What you are asked to do: Check every line of the material below for the string "Digital". State how many lines have it.

Data to examine:
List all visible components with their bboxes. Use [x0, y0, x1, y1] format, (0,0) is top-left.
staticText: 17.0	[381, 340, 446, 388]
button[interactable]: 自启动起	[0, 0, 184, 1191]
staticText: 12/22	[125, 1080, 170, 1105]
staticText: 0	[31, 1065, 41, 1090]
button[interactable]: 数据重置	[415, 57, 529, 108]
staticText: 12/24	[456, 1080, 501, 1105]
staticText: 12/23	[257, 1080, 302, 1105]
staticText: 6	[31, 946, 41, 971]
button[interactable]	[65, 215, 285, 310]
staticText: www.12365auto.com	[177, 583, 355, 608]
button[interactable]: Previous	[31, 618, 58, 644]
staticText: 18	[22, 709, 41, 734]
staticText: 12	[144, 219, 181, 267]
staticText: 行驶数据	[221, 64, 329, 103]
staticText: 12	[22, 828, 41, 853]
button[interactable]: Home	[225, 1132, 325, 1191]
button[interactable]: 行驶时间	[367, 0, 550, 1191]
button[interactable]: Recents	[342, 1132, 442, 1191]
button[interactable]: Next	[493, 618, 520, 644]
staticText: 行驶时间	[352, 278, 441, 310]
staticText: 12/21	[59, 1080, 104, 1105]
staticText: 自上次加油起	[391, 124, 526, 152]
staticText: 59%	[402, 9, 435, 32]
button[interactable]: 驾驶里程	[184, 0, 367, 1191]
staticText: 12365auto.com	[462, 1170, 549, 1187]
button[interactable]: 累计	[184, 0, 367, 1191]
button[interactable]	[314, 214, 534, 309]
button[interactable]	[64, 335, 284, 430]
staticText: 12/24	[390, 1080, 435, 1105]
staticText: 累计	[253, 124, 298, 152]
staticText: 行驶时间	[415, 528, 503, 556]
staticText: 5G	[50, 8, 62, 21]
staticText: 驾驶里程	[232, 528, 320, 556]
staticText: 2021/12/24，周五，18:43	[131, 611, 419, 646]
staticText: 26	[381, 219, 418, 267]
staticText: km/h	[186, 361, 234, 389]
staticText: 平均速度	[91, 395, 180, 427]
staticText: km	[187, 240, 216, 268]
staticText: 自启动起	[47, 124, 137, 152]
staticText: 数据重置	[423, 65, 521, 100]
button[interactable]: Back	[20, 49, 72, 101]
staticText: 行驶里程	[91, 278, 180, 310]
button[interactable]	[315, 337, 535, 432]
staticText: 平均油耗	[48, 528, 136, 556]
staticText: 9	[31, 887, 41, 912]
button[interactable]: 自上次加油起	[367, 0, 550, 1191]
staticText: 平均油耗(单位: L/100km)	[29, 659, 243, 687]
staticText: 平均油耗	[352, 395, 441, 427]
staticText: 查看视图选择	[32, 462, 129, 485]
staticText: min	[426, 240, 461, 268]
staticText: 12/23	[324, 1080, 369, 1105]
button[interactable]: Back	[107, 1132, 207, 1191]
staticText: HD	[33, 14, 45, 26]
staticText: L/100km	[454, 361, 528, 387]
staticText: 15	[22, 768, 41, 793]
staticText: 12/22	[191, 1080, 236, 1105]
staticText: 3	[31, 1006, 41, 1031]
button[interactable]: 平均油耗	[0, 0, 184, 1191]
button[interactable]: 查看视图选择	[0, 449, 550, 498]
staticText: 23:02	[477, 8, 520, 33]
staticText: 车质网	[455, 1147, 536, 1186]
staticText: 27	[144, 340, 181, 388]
--
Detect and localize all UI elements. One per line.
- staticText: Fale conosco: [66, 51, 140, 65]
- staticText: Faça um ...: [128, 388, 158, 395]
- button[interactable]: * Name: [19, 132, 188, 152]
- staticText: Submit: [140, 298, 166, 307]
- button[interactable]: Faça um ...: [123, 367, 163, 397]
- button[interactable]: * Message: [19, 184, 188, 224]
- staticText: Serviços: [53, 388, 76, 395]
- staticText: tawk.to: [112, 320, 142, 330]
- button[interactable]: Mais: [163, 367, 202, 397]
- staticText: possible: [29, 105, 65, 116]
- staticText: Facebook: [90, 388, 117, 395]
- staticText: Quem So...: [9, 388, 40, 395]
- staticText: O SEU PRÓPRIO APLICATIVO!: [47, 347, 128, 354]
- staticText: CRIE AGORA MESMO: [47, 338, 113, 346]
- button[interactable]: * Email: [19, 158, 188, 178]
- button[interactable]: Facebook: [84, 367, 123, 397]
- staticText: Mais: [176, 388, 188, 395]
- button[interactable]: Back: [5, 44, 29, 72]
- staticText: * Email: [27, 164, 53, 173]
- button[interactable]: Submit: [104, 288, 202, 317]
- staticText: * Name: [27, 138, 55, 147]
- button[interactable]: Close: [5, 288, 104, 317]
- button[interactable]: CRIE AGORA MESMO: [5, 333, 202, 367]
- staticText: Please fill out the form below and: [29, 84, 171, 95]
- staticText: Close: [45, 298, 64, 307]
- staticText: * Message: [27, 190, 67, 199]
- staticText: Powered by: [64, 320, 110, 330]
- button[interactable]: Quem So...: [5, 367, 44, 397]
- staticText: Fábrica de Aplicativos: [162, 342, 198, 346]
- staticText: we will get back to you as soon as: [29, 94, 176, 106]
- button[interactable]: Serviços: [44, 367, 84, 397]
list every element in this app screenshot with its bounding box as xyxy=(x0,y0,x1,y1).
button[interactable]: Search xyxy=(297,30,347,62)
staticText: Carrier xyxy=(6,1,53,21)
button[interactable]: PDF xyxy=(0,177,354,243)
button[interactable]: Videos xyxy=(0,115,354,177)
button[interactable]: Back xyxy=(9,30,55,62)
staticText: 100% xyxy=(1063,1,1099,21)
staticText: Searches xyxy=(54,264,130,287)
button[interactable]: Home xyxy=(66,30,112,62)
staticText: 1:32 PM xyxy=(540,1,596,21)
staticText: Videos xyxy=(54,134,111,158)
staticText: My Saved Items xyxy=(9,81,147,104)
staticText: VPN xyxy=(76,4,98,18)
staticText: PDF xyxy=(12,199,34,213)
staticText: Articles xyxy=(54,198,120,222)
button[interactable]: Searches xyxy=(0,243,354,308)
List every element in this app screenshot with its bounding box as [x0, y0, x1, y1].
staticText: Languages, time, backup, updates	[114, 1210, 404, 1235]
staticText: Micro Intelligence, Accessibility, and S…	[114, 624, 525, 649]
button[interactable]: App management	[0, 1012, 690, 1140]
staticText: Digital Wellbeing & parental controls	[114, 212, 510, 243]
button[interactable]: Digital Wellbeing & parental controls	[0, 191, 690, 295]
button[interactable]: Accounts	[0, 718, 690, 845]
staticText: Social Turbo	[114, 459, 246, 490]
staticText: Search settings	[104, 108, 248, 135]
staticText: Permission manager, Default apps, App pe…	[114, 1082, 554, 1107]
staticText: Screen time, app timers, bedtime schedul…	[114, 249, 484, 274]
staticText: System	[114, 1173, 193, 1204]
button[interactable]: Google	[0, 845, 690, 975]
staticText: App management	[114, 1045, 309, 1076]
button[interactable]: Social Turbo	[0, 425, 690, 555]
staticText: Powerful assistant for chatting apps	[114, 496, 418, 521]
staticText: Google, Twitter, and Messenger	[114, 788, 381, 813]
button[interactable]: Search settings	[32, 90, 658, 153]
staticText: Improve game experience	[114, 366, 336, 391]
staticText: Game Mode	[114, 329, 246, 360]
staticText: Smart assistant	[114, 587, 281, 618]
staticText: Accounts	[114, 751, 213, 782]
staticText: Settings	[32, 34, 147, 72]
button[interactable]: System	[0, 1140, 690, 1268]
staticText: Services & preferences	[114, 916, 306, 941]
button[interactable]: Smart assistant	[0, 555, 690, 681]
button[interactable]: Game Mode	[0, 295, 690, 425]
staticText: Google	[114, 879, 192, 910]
...
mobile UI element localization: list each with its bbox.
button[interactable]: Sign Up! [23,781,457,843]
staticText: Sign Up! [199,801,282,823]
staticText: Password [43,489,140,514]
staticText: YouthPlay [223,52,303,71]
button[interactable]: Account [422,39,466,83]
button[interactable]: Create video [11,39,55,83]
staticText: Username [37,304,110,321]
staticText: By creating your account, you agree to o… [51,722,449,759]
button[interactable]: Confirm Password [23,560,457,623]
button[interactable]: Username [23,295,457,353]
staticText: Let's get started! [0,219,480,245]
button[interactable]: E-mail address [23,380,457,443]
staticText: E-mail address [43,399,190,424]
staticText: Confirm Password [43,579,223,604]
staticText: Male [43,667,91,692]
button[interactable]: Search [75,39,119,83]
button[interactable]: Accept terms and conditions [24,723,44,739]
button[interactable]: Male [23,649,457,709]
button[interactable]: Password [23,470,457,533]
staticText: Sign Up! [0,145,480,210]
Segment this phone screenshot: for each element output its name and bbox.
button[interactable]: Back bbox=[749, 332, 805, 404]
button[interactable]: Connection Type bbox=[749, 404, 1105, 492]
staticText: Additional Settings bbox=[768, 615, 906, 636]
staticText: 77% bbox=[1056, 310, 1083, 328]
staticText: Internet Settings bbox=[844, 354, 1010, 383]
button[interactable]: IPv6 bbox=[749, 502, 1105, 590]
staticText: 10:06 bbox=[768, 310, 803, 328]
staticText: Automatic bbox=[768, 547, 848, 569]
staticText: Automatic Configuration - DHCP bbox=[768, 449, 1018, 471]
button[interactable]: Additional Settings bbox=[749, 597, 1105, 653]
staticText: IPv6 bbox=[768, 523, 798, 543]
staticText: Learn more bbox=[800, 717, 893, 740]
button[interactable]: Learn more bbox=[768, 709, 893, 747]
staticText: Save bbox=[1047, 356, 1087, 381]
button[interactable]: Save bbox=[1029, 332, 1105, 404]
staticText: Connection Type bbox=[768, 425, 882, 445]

Expected output: 2